Fu il settimo Principe di Sansevero che nel 1749 mise mano al completamento della struttura che volle corredare di stupende opere d’arte che integravano il sistema di simboli per determinati messaggi esoterici diretti agli iniziati della setta dei Liberi Muratori, della quale il Principe era Gran Maestro. Provvide quindi, attraverso un ponte di passaggio (completamente affrescato) a collegare la Cappella al suo palazzo, ma nel 1889 si verificò un crollo e il passaggio non venne più ripristinato. L’interno della Cappella è risplendente di capolavori d’arte: quadri e sculture realizzati dai maggiori artisti dell’epoca, ai quali il Principe di Sansevero aveva affidato il compito di integrare i lavori con l’architettura della Cappella e con le quattro opere preesistenti (monumenti dedicati ai de’ Sangro).

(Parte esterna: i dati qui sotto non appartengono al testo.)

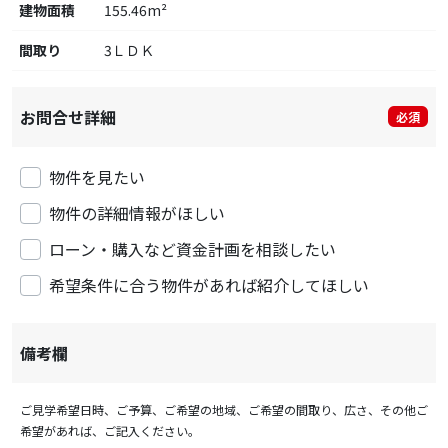
建物面積
155.46m²
間取り
3ＬＤＫ
お問合せ詳細
必須
物件を見たい
物件の詳細情報がほしい
ローン・購入など資金計画を相談したい
希望条件に合う物件があれば紹介してほしい
備考欄
ご見学希望日時、ご予算、ご希望の地域、ご希望の間取り、広さ、その他ご
希望があれば、ご記入ください。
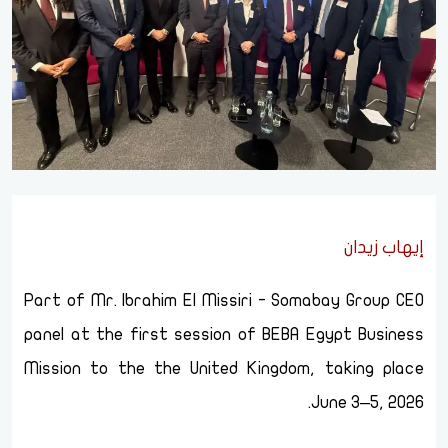
إيهاب زيدان
Part of Mr. Ibrahim El Missiri - Somabay Group CEO
panel at the first session of BEBA Egypt Business
Mission to the the United Kingdom, taking place
June 3–5, 2026.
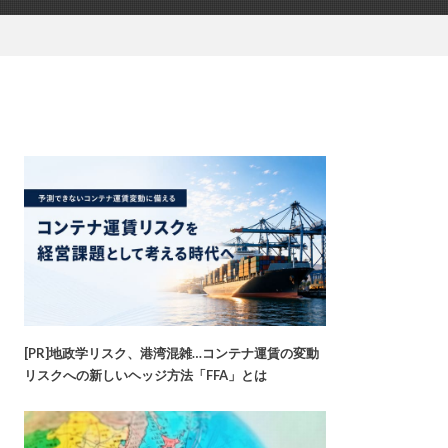
[PR]地政学リスク、港湾混雑…コンテナ運賃の変動
リスクへの新しいヘッジ方法「FFA」とは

La Cappella, a navata unica, è di forma rettangolare con quattro archi a tutto sesto per lato, in ognuno dei quali vi è un monumento sepolcrale; la volta a botte, affrescata da Francesco Maria Russo, riproduce la Gloria del Paradiso.
Il Cristo velato, opera dello scultore Giuseppe Sammartino, è posto al centro della Cappella ed è senz’altro l’opera più famosa, scolpita in un unico blocco di marmo a riprodurre la deposizione del Cristo dalla croce, disteso su un giaciglio e che traspare dal di sotto di un velo, risultato di un fine lavoro di scalpello.
Altro capolavoro è la Pudicizia velata, dedicata a Cecilia Gaetani, la madre che Raimondo non conobbe mai, raffigurata in piedi, con gli occhi chiusi e coperta da un velo che avvolge delicatamente i suoi lineamenti.
Ancora una volta, la cittadina di Laurenzana, che soltanto un secolo fa contava oltre 7000 abitanti rispetto ai 1700 odierni, conferma di avere svolto un ruolo di rilievo nelle vicende storiche e nell’impulso economico e produttivo della Basilicata, attraversando con riconosciuto impegno e lusinghieri risultati governi e regimi diversi che si sono susseguiti. Confidiamo che, insieme alla ristrutturazione e conseguente rinascita del Castello, possa anche rifiorire quello spirito di iniziativa che portò Laurenzana a divenire il polo delle bevande spiritose (come un tempo venivano denominati i liquori e distillati) e di altre valide iniziative imprenditoriali, attive e rinomate tra Otto e Novecento in Italia e all’estero.